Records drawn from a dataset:
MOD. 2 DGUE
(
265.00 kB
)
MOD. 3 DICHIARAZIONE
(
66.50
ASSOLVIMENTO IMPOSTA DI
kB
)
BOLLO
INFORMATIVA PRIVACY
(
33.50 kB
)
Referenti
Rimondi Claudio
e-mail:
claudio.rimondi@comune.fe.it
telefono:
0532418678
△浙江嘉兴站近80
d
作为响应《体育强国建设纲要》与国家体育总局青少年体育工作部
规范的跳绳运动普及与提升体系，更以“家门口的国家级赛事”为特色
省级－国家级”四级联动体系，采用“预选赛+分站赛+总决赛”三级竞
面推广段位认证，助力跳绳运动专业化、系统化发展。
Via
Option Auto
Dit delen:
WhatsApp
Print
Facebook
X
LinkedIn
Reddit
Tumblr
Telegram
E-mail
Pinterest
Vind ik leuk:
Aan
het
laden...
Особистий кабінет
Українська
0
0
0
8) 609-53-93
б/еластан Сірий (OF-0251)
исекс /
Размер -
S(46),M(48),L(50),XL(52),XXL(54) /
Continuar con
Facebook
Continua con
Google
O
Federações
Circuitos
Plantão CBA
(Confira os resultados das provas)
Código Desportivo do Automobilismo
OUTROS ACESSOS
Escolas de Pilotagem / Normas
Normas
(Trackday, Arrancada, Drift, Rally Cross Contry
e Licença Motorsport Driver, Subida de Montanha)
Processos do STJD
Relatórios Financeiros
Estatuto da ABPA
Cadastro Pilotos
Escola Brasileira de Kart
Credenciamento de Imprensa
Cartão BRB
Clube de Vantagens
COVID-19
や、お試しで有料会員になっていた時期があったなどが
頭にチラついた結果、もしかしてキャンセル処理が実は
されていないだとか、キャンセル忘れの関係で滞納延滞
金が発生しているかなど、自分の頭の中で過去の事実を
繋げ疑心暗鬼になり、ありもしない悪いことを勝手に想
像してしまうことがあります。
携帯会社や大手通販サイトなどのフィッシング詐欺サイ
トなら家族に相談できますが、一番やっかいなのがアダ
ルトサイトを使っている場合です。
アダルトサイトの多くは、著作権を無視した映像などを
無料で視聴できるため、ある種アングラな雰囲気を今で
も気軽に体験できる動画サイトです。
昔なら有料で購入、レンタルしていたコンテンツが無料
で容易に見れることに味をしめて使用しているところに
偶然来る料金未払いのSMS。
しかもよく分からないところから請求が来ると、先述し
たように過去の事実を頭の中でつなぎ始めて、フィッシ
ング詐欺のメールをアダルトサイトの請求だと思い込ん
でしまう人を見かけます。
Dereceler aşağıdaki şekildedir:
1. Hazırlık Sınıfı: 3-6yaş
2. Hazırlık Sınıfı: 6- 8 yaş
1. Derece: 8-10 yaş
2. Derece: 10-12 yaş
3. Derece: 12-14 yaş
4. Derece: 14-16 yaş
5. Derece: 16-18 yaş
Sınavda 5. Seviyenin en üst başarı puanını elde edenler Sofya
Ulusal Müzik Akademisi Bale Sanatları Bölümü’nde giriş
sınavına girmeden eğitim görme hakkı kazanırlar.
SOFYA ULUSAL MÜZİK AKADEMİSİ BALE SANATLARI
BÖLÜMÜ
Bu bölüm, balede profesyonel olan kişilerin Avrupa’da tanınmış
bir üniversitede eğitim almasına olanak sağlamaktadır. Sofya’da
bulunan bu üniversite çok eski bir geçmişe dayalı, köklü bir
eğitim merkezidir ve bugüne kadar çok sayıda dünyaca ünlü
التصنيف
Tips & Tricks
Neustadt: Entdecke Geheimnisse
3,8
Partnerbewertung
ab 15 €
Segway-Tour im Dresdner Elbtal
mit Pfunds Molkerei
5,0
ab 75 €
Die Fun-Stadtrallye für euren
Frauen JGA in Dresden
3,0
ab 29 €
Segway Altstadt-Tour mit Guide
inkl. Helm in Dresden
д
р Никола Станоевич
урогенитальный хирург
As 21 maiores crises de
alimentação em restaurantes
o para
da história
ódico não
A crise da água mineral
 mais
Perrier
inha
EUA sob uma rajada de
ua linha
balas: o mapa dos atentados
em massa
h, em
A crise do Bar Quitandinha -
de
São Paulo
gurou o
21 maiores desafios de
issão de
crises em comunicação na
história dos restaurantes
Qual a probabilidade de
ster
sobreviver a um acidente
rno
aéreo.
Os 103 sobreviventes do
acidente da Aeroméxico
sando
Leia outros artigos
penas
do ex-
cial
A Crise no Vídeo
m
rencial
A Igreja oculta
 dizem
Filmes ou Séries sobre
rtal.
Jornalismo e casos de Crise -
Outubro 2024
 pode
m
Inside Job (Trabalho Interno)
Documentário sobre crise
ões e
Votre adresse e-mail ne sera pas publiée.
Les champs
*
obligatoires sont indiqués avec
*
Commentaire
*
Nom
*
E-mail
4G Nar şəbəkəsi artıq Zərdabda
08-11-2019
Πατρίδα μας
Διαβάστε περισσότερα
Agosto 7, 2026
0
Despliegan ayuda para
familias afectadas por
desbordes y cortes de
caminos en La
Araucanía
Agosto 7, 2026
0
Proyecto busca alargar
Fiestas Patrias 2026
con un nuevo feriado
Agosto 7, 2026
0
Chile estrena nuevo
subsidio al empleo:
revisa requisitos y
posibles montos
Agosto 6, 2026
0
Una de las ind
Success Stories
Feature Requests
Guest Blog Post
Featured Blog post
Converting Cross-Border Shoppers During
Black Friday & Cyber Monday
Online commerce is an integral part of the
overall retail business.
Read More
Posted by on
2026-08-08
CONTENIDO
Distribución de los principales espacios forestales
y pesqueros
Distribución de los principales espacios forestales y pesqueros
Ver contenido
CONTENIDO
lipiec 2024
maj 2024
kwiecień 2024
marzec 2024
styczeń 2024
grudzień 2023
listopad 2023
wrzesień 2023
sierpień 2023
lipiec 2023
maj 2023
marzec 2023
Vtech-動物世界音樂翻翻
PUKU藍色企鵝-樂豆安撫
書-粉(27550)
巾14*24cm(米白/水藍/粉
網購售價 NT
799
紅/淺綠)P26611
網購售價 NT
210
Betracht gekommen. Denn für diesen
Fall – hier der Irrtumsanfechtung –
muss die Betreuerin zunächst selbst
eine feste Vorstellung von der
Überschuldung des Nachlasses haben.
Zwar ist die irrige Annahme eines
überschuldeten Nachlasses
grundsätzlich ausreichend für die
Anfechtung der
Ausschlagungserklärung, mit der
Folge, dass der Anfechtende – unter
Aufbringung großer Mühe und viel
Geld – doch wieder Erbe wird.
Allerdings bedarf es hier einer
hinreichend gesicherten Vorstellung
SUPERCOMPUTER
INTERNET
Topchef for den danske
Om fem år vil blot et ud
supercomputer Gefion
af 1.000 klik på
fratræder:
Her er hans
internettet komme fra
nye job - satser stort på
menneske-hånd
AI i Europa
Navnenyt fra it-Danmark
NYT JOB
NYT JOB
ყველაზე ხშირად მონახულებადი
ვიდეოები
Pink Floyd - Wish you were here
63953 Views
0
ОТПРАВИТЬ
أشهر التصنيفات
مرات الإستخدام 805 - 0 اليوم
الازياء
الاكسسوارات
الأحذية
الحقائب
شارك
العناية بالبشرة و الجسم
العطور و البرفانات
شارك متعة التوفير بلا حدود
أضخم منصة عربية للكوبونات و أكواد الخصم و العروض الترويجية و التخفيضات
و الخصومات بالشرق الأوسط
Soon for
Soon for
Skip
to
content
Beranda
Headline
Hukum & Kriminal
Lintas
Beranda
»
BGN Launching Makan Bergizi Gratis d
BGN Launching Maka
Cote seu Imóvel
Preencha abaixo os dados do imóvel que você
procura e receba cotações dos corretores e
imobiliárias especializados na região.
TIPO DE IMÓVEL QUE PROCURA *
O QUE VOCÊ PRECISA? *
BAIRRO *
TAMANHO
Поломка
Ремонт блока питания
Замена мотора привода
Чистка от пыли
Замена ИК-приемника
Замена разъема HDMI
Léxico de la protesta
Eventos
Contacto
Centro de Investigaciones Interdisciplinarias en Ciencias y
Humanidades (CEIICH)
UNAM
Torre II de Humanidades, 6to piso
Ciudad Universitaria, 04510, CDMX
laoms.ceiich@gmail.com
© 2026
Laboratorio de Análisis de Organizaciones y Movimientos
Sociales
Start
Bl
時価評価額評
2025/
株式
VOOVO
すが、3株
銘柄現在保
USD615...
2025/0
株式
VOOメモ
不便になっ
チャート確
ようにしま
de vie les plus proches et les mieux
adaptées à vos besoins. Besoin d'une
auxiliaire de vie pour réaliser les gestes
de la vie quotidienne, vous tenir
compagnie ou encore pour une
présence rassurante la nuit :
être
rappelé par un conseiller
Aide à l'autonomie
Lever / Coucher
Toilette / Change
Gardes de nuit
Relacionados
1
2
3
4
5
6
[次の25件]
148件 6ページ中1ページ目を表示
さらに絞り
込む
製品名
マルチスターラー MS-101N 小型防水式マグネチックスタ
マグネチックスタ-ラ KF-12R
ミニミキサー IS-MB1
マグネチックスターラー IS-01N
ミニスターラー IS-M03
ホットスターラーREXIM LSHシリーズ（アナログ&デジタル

| Problem to solve |
Lines holding the string "Hazırlık" must be copied out of the entries above.

| Output for this exercise |
1. Hazırlık Sınıfı: 3-6yaş
2. Hazırlık Sınıfı: 6- 8 yaş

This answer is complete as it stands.